Relationship between the power spectral density of the Lagrangian velocity and the hierarchy of coherent vortices in turbulence

TL;DR

This study uses direct numerical simulations to explore how the hierarchy of coherent vortices influences the power spectral density of Lagrangian velocity in turbulence, revealing universal high-frequency behavior and non-universal low-frequency effects from forcing methods.

Contribution

It introduces a scale-decomposition method for Lagrangian velocity to analyze vortex contributions at different scales, clarifying the impact of large-scale flows on spectral formation.

Findings

Universal high-frequency spectral behavior observed across different forcing methods.

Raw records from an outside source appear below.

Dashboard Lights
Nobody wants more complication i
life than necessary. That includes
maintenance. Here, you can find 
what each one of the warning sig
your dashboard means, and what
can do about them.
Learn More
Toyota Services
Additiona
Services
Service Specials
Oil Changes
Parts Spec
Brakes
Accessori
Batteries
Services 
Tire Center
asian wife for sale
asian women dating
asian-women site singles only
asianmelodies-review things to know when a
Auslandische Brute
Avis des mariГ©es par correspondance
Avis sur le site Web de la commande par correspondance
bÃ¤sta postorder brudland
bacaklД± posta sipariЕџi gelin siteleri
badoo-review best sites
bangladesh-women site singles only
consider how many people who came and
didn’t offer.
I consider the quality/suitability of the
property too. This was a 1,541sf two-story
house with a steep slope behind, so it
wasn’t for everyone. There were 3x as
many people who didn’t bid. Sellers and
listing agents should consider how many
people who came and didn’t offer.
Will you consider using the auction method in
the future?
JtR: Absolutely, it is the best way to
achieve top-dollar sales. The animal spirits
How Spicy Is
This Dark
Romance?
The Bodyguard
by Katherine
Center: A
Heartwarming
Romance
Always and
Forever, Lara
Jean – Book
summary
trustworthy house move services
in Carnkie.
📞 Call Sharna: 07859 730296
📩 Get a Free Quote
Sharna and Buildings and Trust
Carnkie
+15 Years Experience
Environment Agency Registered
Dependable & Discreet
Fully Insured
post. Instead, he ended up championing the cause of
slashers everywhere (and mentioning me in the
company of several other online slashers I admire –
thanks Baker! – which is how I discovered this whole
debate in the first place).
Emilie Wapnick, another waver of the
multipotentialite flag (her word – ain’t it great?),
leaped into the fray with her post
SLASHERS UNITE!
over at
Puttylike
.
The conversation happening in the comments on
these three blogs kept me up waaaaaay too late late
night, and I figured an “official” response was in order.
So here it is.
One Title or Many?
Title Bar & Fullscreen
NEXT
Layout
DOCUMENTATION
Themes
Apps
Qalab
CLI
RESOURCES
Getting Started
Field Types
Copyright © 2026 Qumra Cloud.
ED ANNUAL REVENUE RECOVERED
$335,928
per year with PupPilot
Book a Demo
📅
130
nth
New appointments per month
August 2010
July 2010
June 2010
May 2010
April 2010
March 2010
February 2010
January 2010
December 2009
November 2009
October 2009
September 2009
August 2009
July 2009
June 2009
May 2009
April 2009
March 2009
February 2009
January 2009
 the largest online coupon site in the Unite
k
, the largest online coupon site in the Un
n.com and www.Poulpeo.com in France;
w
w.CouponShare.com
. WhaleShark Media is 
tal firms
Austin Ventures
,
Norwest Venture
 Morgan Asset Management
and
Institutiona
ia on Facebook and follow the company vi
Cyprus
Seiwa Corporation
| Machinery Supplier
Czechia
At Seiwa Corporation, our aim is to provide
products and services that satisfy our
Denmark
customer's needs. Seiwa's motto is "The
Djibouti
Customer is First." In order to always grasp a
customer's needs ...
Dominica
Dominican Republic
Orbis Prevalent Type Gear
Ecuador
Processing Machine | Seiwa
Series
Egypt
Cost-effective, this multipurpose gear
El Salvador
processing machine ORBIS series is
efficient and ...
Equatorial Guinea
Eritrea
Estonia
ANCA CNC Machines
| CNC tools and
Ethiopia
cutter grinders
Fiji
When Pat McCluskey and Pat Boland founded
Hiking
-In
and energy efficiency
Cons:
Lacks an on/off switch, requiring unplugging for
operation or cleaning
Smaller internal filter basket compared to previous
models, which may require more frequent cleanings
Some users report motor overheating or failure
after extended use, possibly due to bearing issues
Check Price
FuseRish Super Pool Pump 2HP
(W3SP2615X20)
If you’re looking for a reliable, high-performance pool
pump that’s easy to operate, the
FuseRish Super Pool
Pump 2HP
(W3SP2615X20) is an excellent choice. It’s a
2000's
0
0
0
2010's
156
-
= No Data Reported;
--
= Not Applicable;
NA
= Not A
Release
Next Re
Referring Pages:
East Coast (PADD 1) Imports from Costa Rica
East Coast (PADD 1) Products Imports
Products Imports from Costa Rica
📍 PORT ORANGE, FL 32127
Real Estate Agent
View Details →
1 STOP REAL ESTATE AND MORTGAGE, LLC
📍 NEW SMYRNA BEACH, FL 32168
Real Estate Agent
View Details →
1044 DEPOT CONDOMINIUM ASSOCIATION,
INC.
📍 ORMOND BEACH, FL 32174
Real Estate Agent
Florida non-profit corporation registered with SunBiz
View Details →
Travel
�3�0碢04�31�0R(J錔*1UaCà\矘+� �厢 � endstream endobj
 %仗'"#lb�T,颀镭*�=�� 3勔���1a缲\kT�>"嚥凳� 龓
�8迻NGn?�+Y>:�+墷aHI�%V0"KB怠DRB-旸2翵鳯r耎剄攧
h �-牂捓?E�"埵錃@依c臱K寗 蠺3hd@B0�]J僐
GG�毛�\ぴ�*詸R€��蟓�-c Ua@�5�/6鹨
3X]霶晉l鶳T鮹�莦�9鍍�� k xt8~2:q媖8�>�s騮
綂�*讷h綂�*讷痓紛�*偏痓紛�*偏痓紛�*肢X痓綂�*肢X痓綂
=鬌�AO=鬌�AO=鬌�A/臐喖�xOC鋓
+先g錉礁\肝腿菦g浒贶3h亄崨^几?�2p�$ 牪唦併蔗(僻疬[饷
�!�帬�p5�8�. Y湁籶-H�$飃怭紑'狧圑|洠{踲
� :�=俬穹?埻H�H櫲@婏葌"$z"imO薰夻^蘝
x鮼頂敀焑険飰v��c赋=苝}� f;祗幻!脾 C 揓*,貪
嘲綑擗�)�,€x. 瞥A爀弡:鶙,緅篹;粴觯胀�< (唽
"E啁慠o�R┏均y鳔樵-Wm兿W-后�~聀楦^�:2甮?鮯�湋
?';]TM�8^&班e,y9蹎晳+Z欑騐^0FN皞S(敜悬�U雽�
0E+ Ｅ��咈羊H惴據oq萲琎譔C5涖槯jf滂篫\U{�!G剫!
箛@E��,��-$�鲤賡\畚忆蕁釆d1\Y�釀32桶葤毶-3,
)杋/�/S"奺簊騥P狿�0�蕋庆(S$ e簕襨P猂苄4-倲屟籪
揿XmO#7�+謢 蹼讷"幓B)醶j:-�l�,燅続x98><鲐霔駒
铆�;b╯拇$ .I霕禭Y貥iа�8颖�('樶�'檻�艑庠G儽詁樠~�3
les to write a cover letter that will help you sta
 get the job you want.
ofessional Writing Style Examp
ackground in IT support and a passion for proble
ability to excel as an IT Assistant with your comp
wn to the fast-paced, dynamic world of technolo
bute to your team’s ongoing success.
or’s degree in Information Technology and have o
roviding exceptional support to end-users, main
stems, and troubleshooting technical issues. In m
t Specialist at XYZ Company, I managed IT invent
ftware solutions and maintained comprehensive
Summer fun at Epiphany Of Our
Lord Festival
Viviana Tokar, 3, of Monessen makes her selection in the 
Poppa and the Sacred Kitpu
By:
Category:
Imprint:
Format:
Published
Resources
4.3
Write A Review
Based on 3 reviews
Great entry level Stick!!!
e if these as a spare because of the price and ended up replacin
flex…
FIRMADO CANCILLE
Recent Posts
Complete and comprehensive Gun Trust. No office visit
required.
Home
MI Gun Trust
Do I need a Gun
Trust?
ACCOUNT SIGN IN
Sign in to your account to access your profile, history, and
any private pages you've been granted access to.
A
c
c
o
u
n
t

Large-scale flows contaminate the inertial range, affecting the Kolmogorov scaling.

Eulerian velocity spectra are less affected by forcing methods than Lagrangian spectra.

Abstract

We conduct direct numerical simulations of developed turbulence in a periodic cube to investigate the formation mechanism of the power spectral density of the Lagrangian velocity. We compare the power spectral density of the Lagrangian velocity of turbulent flows with different forcing methods and Reynolds numbers. This systematic comparison demonstrates that universal behavior is observed in a narrow high-frequency regime, whereas non-universality originating from the forcing method broadly appears in a low-frequency regime. To reveal the formation mechanism of the spectra in terms of the hierarchy of coherent structures in turbulence, we propose a scale-decomposition method for the Lagrangian velocity, which enables us to evaluate the contribution of vortices at different scales. This scale-decomposition analysis directly demonstrates that the largest-scale flows driven by the external force can contaminate the Kolmogorov scaling of the Lagrangian velocity spectra formed by small-scale vortices in the inertial range, thus leading to the narrow Lagrangian inertial range. Furthermore, we provide evidence that this remarkable effect by the largest-scale flows is specific to the Lagrange velocity by demonstrating that the power spectral density of the Eulerian velocity is less sensitive to the forcing method.